Prof Richard Kingsford, Uni of NSW and advisor to the Federal Govt. on environmental water allocation. Richard is well known for his film work with the former MDBC as a presenter. He also in recent years did many aerial surveys over the Coorong.
Dr Harry Biggs, South African National Parks & freshwater Taskforce & World Commission on Protected Areas, International Union for Conservation of Nature.
Mr. Trevor Bishop, Environment Agency of England and Wales.
Dr David Reinheimer, Uni of California-Davis.
Prof Max Finlayson, Charles Sturt Uni and Scientific Technical Review Panel, Ramsar Convention on Wetlands
Kym McHugh, Mayor Alexandrina Shire.
China and Spain were also represented at the conference.

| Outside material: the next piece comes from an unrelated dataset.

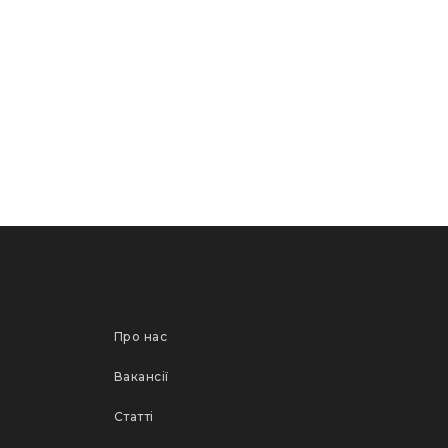
Про нас
Вакансії
Статті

After a presentation by Mayor McHugh, a question and answer period followed with some very interesting outcomes. The information on Ramsar was particularly enlightening.
It seems that Ramsar isn't fussed on whether a Ramsar listed wetland was freshwater, seawater, estuarine water or brackish. So long as it is a wetland is what counts. Prof Finlayson talked about how he had seen other rivers around the world run dry leading to changes at the end of river wetland. In trying to provide an example, he then talked about a huge estuary in WA that had been brought back to life by cutting a huge channel to sea and allowing large volumes of seawater from the ocean into its confines. He was talking about the Dawesville Channel at Mandurah.
Finlayson said that it was a matter of "what do we want from this part of the river with no river flow." "They can be marine, sea or fresh," he said. "They certainly can be marine estuarine," he said. "There is no reason why we cannot change wetlands. "This is a National Parks concept of not changing values. The Convention allows us to do it," he said. "What do we want? We need to be innovative - use wisdom as we manage - close the gap," Prof Finlayson said.
"The Ramsar Convention does not put rules on countries. It advises them with help where needed,'"he said. 159 member countries of Ramsar are watching us- we could be taken from the list. "We may be in danger of losing what is driving it - agriculture and irrigation where water is regulated," he said " Look at the whole river to get back some values. Wetlands are lost faster than rain forests," Prof Max Finlayson said.